What I find most appealing about this book is the books simplicity. The author proposes the following as the secret to wealth.
- Spend less than you earn
- Invest the surplus
- Avoid debt
See, no secrets here. Just plain old wisdom you’ve probably heard someplace else. The catch is… nobody does it. That’s why so few are financially secure today.
I’m a big proponent of financial independence. The primary motivator in my own life is because I want to own and operate a small organic farm one day. Small organic farms generally have a hard time paying the bills, and I don’t want to place a burden on my young family with having to deal with financial stress. Therefore, the solution is financial independence.
The book also clarifies what financial independence is:
FI = Investment portfolio x 4% > living expenses
Financial Independence is reached once your investment portfolio has grown to the size that a 4% withdraw rate could cover your annual living expenses. That’s it, grow a portfolio that size and you never have to work another day in your life. Note that this is done with data of a 50% stock 50% bond portfolio, and estimated with the annual growth of the stock market over its history. Nothing is perfect and past returns don’t guarantee future ones.
If you’re lost at this point I suggest you do some more research and read this book. Moving on.
The author argues the greatest value of financial independence is simply your freedom.
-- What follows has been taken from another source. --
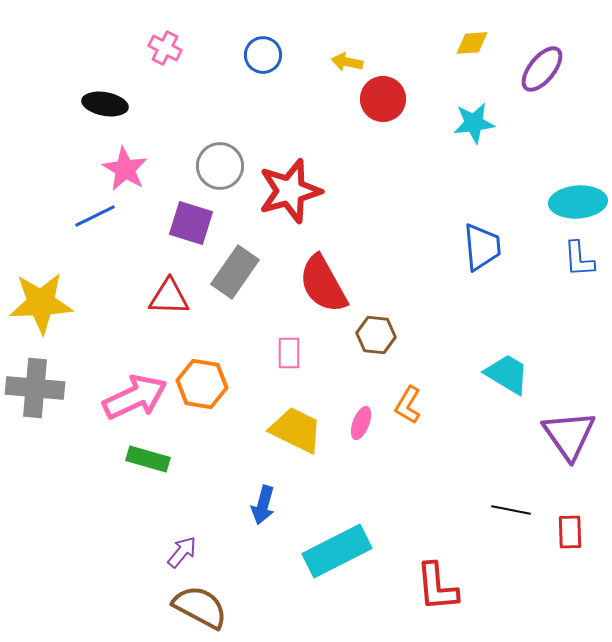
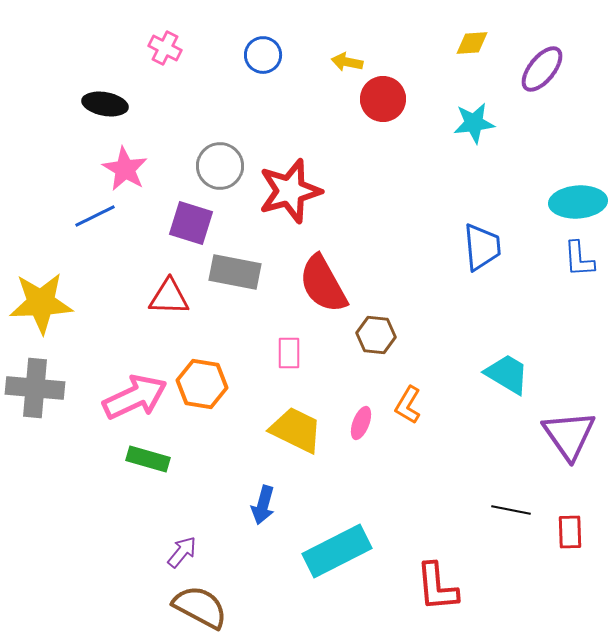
gray rectangle: rotated 66 degrees clockwise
It’s not about being able to never work another day in your life (although that is an option) it’s about being able to do the work you enjoy. I enjoy reading simple books like this because they serve as a reminder to be wise with my money.
Note: The author is a huge fan of Vanguard. It what he uses to manage his wealth and he mentions it frequently. I haven’t done enough research to suggest it, but I would definitely check it out.